- **SUPPLIED DATA**

_ _ _ _ _

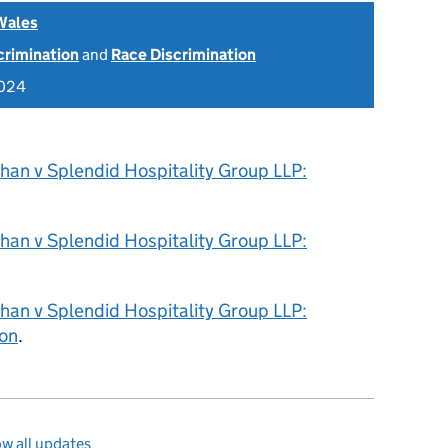
Wales
scrimination
and
Race Discrimination
2024
han v Splendid Hospitality Group LLP:
han v Splendid Hospitality Group LLP:
han v Splendid Hospitality Group LLP:
on
.
w all updates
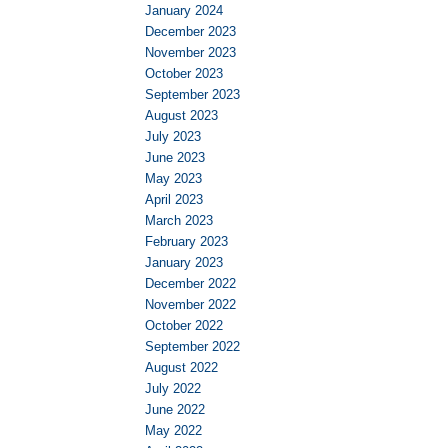
January 2024
December 2023
November 2023
October 2023
September 2023
August 2023
July 2023
June 2023
May 2023
April 2023
March 2023
February 2023
January 2023
December 2022
November 2022
October 2022
September 2022
August 2022
July 2022
June 2022
May 2022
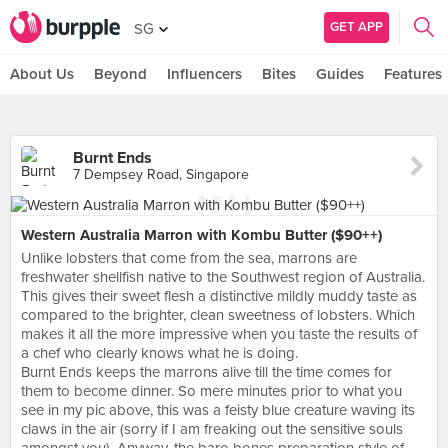
GET APP
SG
About Us
Beyond
Influencers
Bites
Guides
Features
Burnt Ends
7 Dempsey Road, Singapore
Western Australia Marron with Kombu Butter ($90++)
Unlike lobsters that come from the sea, marrons are
freshwater shellfish native to the Southwest region of Australia.
This gives their sweet flesh a distinctive mildly muddy taste as
compared to the brighter, clean sweetness of lobsters. Which
makes it all the more impressive when you taste the results of
a chef who clearly knows what he is doing.
Burnt Ends keeps the marrons alive till the time comes for
them to become dinner. So mere minutes prior to what you
see in my pic above, this was a feisty blue creature waving its
claws in the air (sorry if I am freaking out the sensitive souls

_ _ _ _ _

- **WORK INSTRUCTIONS**
Give the records back exactly. Leave the pictures out.

- **RESPONSE TO THIS TASK**
Wales
scrimination
and
Race Discrimination
2024
han v Splendid Hospitality Group LLP:
han v Splendid Hospitality Group LLP:
han v Splendid Hospitality Group LLP:
on
.
w all updates
January 2024
December 2023
November 2023
October 2023
September 2023
August 2023
July 2023
June 2023
May 2023
April 2023
March 2023
February 2023
January 2023
December 2022
November 2022
October 2022
September 2022
August 2022
July 2022
June 2022
May 2022
GET APP
SG
About Us
Beyond
Influencers
Bites
Guides
Features
Burnt Ends
7 Dempsey Road, Singapore
Western Australia Marron with Kombu Butter ($90++)
Unlike lobsters that come from the sea, marrons are
freshwater shellfish native to the Southwest region of Australia.
This gives their sweet flesh a distinctive mildly muddy taste as
compared to the brighter, clean sweetness of lobsters. Which
makes it all the more impressive when you taste the results of
a chef who clearly knows what he is doing.
Burnt Ends keeps the marrons alive till the time comes for
them to become dinner. So mere minutes prior to what you
see in my pic above, this was a feisty blue creature waving its
claws in the air (sorry if I am freaking out the sensitive souls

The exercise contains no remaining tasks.